Why Maths Is Different

By | 26th July 2013

The current Mathematics GCSE is quite a difficult subject to learn and a very difficult subject to teach, but I often feel that people don’t quite appreciate the subtleties of why this is.

The subject is broken up into lots of different, discrete skills (sometimes these skills are related to other skills, sometimes they’re not) and each individual skill needs quite a few approaches in order to target as many people as possible.

I can’t think of another subject that works like this.

Most other subjects, let’s take English as an example, have a few main skills which are constantly refined with new knowledge and applied to new situations. In English Literature it might be critiquing a text. Students do this their whole school career, moving onto different texts, but still using the same base processes on each one. Hopefully after doing this numerous times, their ability to critique a text becomes better and better.

This isn’t how the Maths GCSE works. Each lesson, or series of lessons, students are introduced to a new concept that they have to understand and apply to new problems. These concepts can link back to earlier concepts (which can create a chain of misunderstanding if you’re not careful) or they could be entirely new concepts unrelated to other things for students to get their head around.
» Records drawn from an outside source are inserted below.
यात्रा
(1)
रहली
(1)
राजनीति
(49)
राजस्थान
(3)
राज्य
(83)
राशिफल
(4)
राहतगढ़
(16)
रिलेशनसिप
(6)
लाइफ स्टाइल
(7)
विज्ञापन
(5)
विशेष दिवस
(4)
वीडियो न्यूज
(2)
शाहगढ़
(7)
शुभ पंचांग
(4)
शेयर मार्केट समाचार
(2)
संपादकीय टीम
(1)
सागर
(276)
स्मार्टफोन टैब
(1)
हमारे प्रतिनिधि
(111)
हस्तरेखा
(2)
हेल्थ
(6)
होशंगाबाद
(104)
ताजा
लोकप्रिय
This creates a problem, which I think why ‘I don’t get it’ can be so prevalent in maths. In other subjects students usually go into the lesson with an understanding that they are working on skills they’ve been using their entire school careers. In mathematics students come in and it’s likely they’ll be immediately hit with something they’ve never done before.

This difference between maths and other subjects also crops up in something that I’ve been thinking about recently.

In most subjects, a single question can be answered at many different ‘levels’, but in mathematics, it’s very rare that this is the case. This creates a big problem for maths teachers to think about when it comes to hitting the objectives, or at least heavily signposting hitting the objectives, in lesson observations in regard to differentiation and personalised learning.

Often we want to teach a skill, or have a student discover a skill, and then apply that skill. In maths each skill tends to have it’s own level assigned so it’s not really possible to teach that skill at numerous levels. Differentiation becomes harder.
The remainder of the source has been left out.